Edvard Fonsell edited this page Mar 5, 2020 · 1 revision

Workflow instance clean-up is a maintenance process that has currently 3 modes of operation: archiving, deleting from archive tables and deleting from production tables.

Archiving

Archiving moves finished workflow instances that have been inactive for some time period from production to archive tables. The purpose of archiving is to avoid growing the production tables infinitely to maintain nFlow performance. State variables and actions are also moved.

Archiving moves data from tables nflow_workflow, nflow_workflow_action and nflow_workflow_state to tables nflow_archive_workflow, nflow_archive_workflow_action and nflow_archive_workflow_state. The archive tables contain exactly the same columns as the production tables.

Archiving before 7.0.0

Prior to 7.0.0, workflows hierarchies were always archived as one unit. If any workflow in the hierarchy had been modified after the olderThan limit, the hierarchy was not be archived. The hierarchy was also be counted as one regarding the batchSize limit, regardless of how many child workflows it had. In some cases, this kind of archiving performed very badly.
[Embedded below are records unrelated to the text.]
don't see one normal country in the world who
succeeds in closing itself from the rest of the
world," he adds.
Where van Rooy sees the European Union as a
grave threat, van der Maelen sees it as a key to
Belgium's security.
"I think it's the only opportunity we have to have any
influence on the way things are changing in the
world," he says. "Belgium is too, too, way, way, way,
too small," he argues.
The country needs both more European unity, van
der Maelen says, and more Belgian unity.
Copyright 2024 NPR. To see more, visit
Deleting from archive tables

Available since 7.0.0. Deletes workflow instances after some time period from archive tables permanently. The purpose is to eventually delete old data. Also archived state variables and actions are deleted.
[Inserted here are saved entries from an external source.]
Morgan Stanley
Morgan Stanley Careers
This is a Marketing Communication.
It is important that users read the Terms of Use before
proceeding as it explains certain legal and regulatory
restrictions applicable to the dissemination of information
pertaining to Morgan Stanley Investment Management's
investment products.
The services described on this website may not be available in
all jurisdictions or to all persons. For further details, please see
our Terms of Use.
Deleting from production tables

Available since 7.0.0. Deletes workflow instances that have been inactive for some time period from production tables permanently. The purpose is the same as with archiving, but this can be used if there is no need to archive the data until it is deleted. Also the state variables and actions are deleted.

Enabling clean-up process

nFlow does not automatically perform archiving, it must be either enabled via configuration, enabled programmatically or triggered manually via Java or REST API.

Configuration

See Configuration

Enabling clean-up programmatically

See MaintenanceWorkflowStarter for an example. You can add as many instances with different configurations as you need (for example different configurations for each workflow type).

Triggering via Java API

Create the configuration using MaintenanceConfiguration.Builder and pass it to MaintenanceService.cleanupWorkflows.

Triggering via REST API

Post MaintenanceRequest to /v1/maintanance.